Jaehwan, Woojin, dan Jinyoung menganggukkan kepala.
***


Jisung, Linda, Guanlin, Hami, Daniel, dan Luna berjalan bersama untuk pulang setelah berkumpul di ruang auditorium. Dalam pertemuan hari ini guru pembimbing kelas tambahan bahasa meminta peserta kelas mereka untuk turut memberikan urun penampilan saat festival sekolah. Beberapa murid langsung setuju dan berniat menampilkan drama singkat dengan dialog menggunakan bahasa Korea, Inggris, dan Jepang.

“Luna… masa kamu nggak mau sih urun tampil?” Hami kembali merengek.
“Aku udah pusing sama klub, lalu perwakilan murid asing. Kamu mau nambahin bebanku?” Luna tetap pada pendiriannya. Menolak untuk turut andil mewakili kelas tambahan bahasa.
“Aku pengen sih sebenernya. Jadi anak PMR kebagian tugas medis melulu. Aku nggak ada jadwal lain selain di PMR. Di kelas pun bazar udah ada yang urus. Aku pikir pasti menyenangkan jadi sibuk seperti kamu.”
“Jadwalku juga banyak luangnya.” Guanlin mendukung Hami.
“Kalau gitu kalian tampil aja berdua!” Luna ketus. “Dance couple. Atau gabung sama anak drama sana!”
“Kan udah lengkap tuh di drama.” Hami menolak.
“Luna, kayaknya keren juga lho dance couple.” Jisung yang berjalan di barisan paling depan, berdampingan dengan Linda bersuara.
“Tuh, Jisung mau!” Luna masih menanggapi dengan ketus. “Kamu sama Guanlin, Jisung sama Linda.”
“Luna sama Daniel.” Jisung dan Guanlin berujar bersamaan.
Daniel tersenyum mendengarnya, sedang Luna cemberut.
“Saya sama Luna Seonbae sibuk karena jadi perwakilan Persatuan Murid Asing.” Linda menolak secara halus.
“Aku dan Luna juga jadi bagian dari pertunjukan Klub Teater.
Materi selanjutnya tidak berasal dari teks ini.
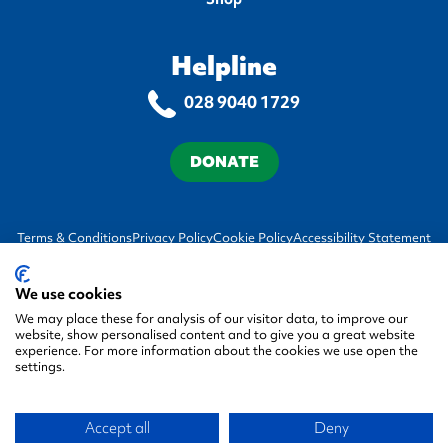
Helpline
028 9040 1729
DONATE
Terms & Conditions
Privacy Policy
Cookie Policy
Accessibility Statement
We use cookies
We may place these for analysis of our visitor data, to improve our
website, show personalised content and to give you a great website
experience. For more information about the cookies we use open the
settings.
© 2026 Autism NI, All rights reserved.
Accept all
Deny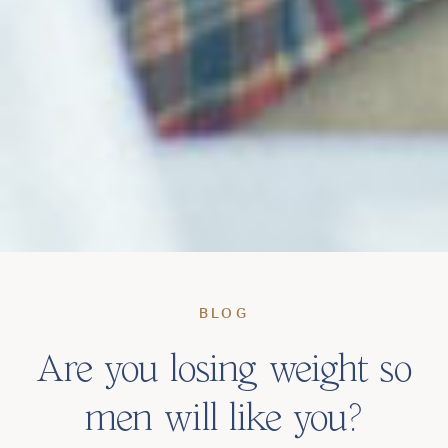
BLOG
Are you losing weight so
men will like you?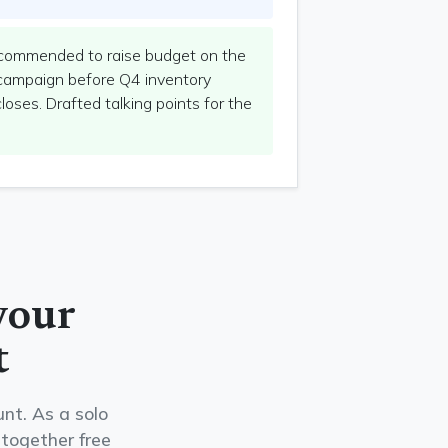
ommended to raise budget on the
campaign before Q4 inventory
oses. Drafted talking points for the
your
t
nt. As a solo
 together free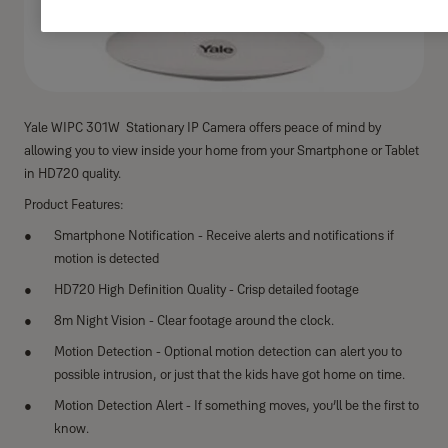
Yale WIPC 301W Stationary IP Camera offers peace of mind by
allowing you to view inside your home from your Smartphone or Tablet
in HD720 quality.
Product Features:
Smartphone Notification - Receive alerts and notifications if
motion is detected
HD720 High Definition Quality - Crisp detailed footage
8m Night Vision - Clear footage around the clock.
Motion Detection - Optional motion detection can alert you to
possible intrusion, or just that the kids have got home on time.
Motion Detection Alert - If something moves, you’ll be the first to
know.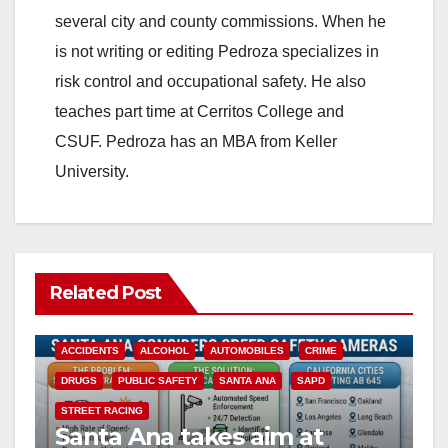
several city and county commissions. When he
is not writing or editing Pedroza specializes in
risk control and occupational safety. He also
teaches part time at Cerritos College and
CSUF. Pedroza has an MBA from Keller
University.
Related Post
ACCIDENTS
ALCOHOL
AUTOMOBILES
CRIME
DRUGS
PUBLIC SAFETY
SANTA ANA
SAPD
STREET RACING
Santa Ana takes aim at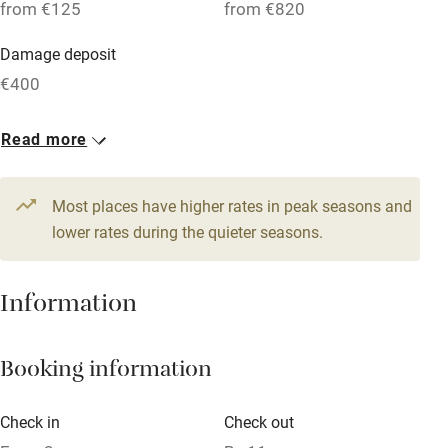
from €125
from €820
Parking on premises
Damage deposit
Free parking nearby
€400
Accessible by public transport
1 House for 3
Read more
WiFi
From €125
Television
2 beds
2 bedrooms
Most places have higher rates in peak seasons and
Central heating
lower rates during the quieter seasons.
Mobile reception
Hob
Information
Barbecue
Booking information
Paid parking nearby
Air conditioning
Check in
Check out
Relaxation areas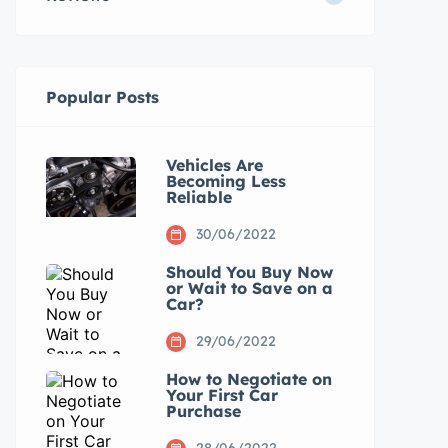
Popular Posts
Vehicles Are
Becoming Less
Reliable
30/06/2022
Should You Buy Now
or Wait to Save on a
Car?
29/06/2022
How to Negotiate on
Your First Car
Purchase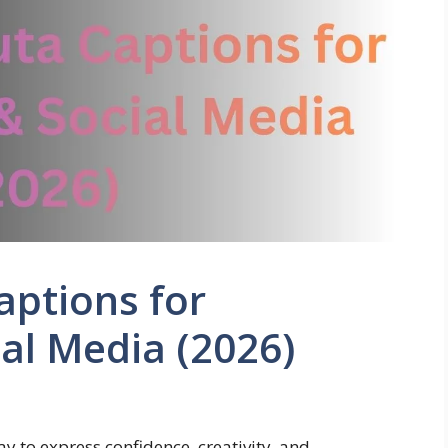
aptions for
al Media (2026)
 to express confidence, creativity, and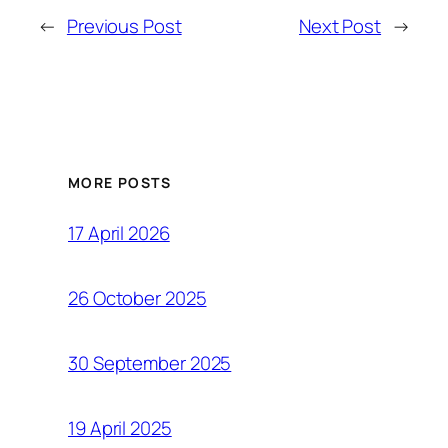
←
Previous Post
Next Post
→
MORE POSTS
17 April 2026
26 October 2025
30 September 2025
19 April 2025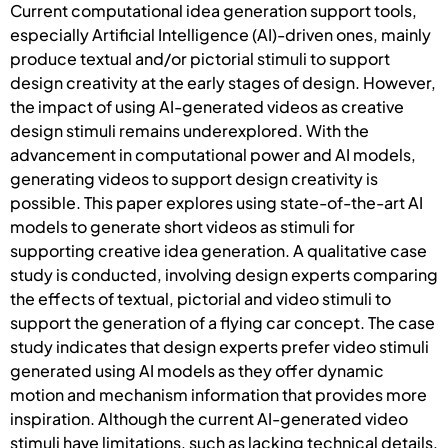
Current computational idea generation support tools,
especially Artificial Intelligence (AI)-driven ones, mainly
produce textual and/or pictorial stimuli to support
design creativity at the early stages of design. However,
the impact of using AI-generated videos as creative
design stimuli remains underexplored. With the
advancement in computational power and AI models,
generating videos to support design creativity is
possible. This paper explores using state-of-the-art AI
models to generate short videos as stimuli for
supporting creative idea generation. A qualitative case
study is conducted, involving design experts comparing
the effects of textual, pictorial and video stimuli to
support the generation of a flying car concept. The case
study indicates that design experts prefer video stimuli
generated using AI models as they offer dynamic
motion and mechanism information that provides more
inspiration. Although the current AI-generated video
stimuli have limitations, such as lacking technical details,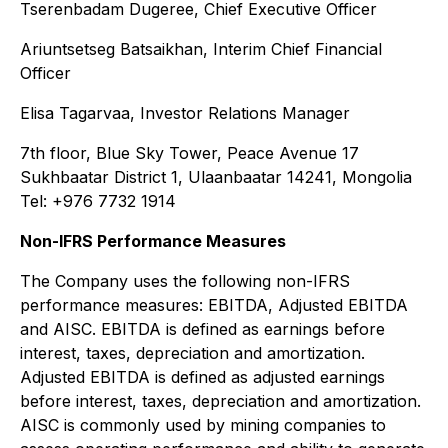
Tserenbadam Dugeree, Chief Executive Officer
Ariuntsetseg Batsaikhan, Interim Chief Financial
Officer
Elisa Tagarvaa, Investor Relations Manager
7th floor, Blue Sky Tower, Peace Avenue 17
Sukhbaatar District 1, Ulaanbaatar 14241, Mongolia
Tel: +976 7732 1914
Non-IFRS Performance Measures
The Company uses the following non-IFRS
performance measures: EBITDA, Adjusted EBITDA
and AISC. EBITDA is defined as earnings before
interest, taxes, depreciation and amortization.
Adjusted EBITDA is defined as adjusted earnings
before interest, taxes, depreciation and amortization.
AISC is commonly used by mining companies to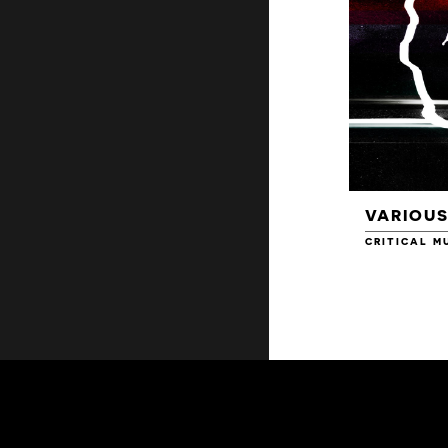
VARIOUS
CRITICAL M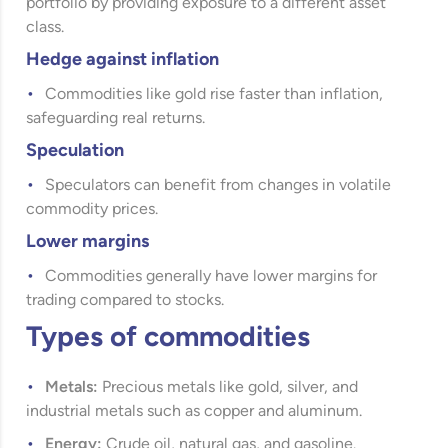
portfolio by providing exposure to a different asset
class.
Hedge against inflation
Commodities like gold rise faster than inflation,
safeguarding real returns.
Speculation
Speculators can benefit from changes in volatile
commodity prices.
Lower margins
Commodities generally have lower margins for
trading compared to stocks.
Types of commodities
Metals:
Precious metals like gold, silver, and
industrial metals such as copper and aluminum.
Energy:
Crude oil, natural gas, and gasoline.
Yang terpenting adalah bagaimana kita membagi waktu kita untuk berlatih.” Jisung mementahkan penolakan Linda.
“Setuju!” Hami antusias. “Ayo kita maju! Dance couple apa ya?”
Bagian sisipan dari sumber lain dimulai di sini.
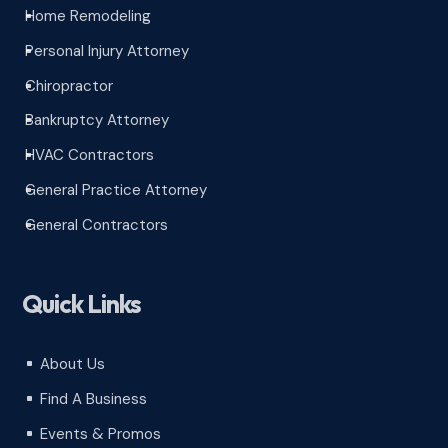
Home Remodeling
^
Personal Injury Attorney
^
Chiropractor
^
Bankruptcy Attorney
^
HVAC Contractors
^
General Practice Attorney
^
General Contractors
^
Quick Links
About Us
^
Find A Business
^
Events & Promos
^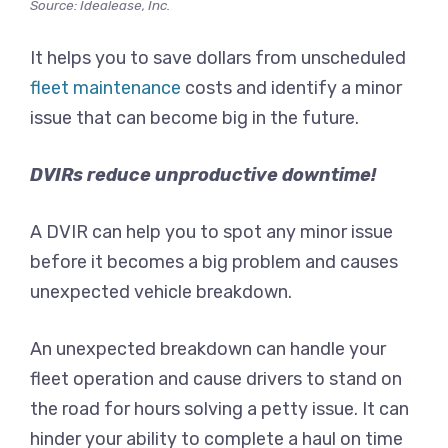
Source: Idealease, Inc.
It helps you to save dollars from unscheduled
fleet maintenance
costs and identify a minor
issue that can become big in the future.
DVIRs reduce unproductive downtime!
A DVIR can help you to spot any minor issue
before it becomes a big problem and causes
unexpected vehicle breakdown.
An unexpected breakdown can handle your
fleet operation and cause drivers to stand on
the road for hours solving a petty issue. It can
hinder your ability to complete a haul on time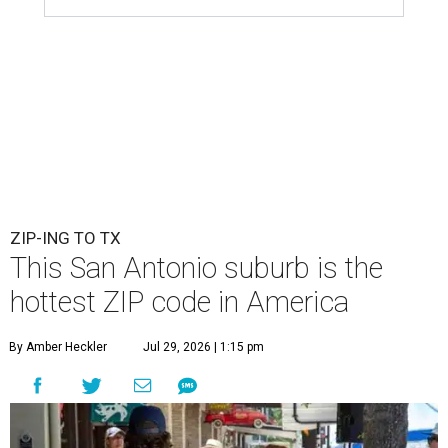
ZIP-ING TO TX
This San Antonio suburb is the
hottest ZIP code in America
By Amber Heckler
Jul 29, 2026 | 1:15 pm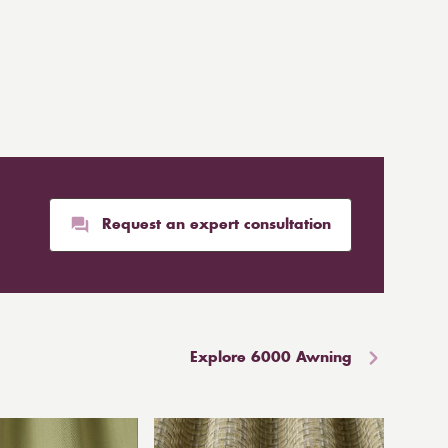
Request an expert consultation
Explore 6000 Awning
“Daniel pasti punya ide. Dia jago dance lho! Jago b-boying juga!” Guanlin menunjuk Daniel yang berada tepat di belakangnya.
“Wah! Keren!” Jisung memuji Daniel. “Kenapa nggak gabung Klub Dance?”
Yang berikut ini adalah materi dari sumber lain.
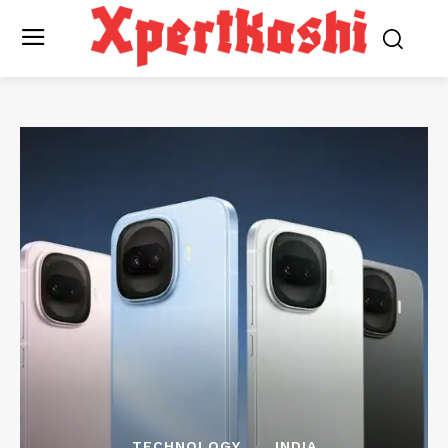
TECHNOLOGY
INDIA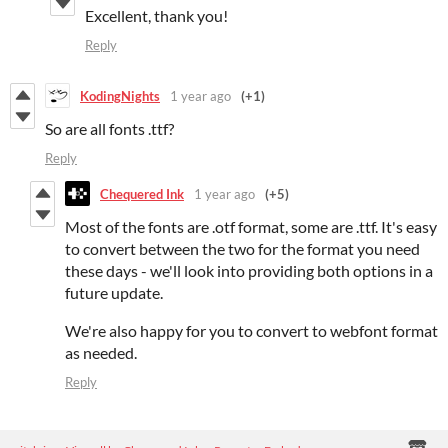
Excellent, thank you!
Reply
KodingNights
1 year ago
(+1)
So are all fonts .ttf?
Reply
Chequered Ink
1 year ago
(+5)
Most of the fonts are .otf format, some are .ttf. It's easy
to convert between the two for the format you need
these days - we'll look into providing both options in a
future update.
We're also happy for you to convert to webfont format
as needed.
Reply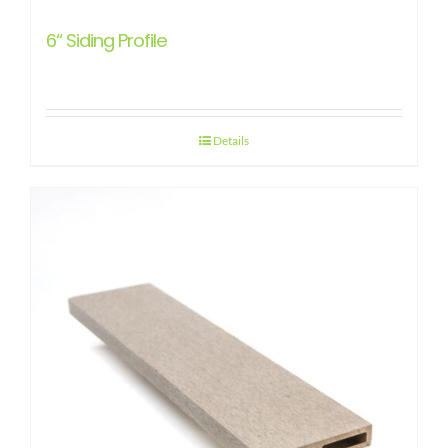
6“ Siding Profile
Details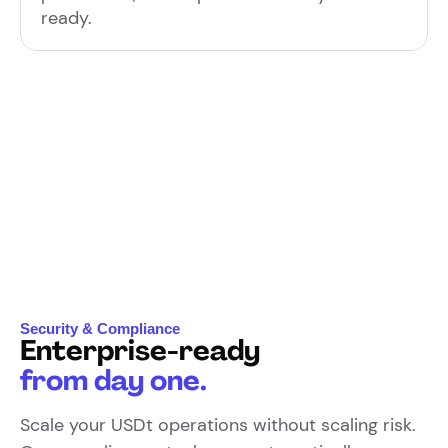
ready.
Security & Compliance
Enterprise-ready
from day one.
Scale your USDt operations without scaling risk.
Daniel hanya tersenyum menanggapinya.
“Luna dan Linda harus setuju dulu. Setuju ya… ya… please…” Hami memohon.
Luna menggelengkan kepala. Lalu, berjalan cepat mendahului teman-temannya. Daniel pun bergegas menyusulnya.
“Yah… dia marah ya?” Hami menyesal.
“Aku rasa dia hanya lelah. Hari ini cukup berat baginya.” Jisung menenangkan Hami.
“Dan aku keterlaluan.”
“Banget!”
“Kamu juga Yoon Jisung!” Hami tak mau disalahkan.
Jisung tersenyum lebar. “Nanti kita minta maaf. Sekarang kita pulang dulu.” Jisung, Linda, Guanlin, dan Hami pun melanjutkan perjalanan pulang.

Daniel berhasil mengejar langkah Luna. Ia berjalan di samping gadis itu, namun tak berkata apa-apa. Hanya mengimbangi langkah Luna hingga keduanya sampai di halte. Beruntung bus langsung muncul ketika mereka tiba di halte. Keduanya pun langsung naik ke dalam bus. Ada satu kursi kosong, Daniel mempersilahkan Luna duduk. Ia memilih berdiri di samping kanan Luna. Daniel berdiri hingga sampai pada pemberhentian terakhir. Ia turun bersama Luna yang masih betah berdiam diri.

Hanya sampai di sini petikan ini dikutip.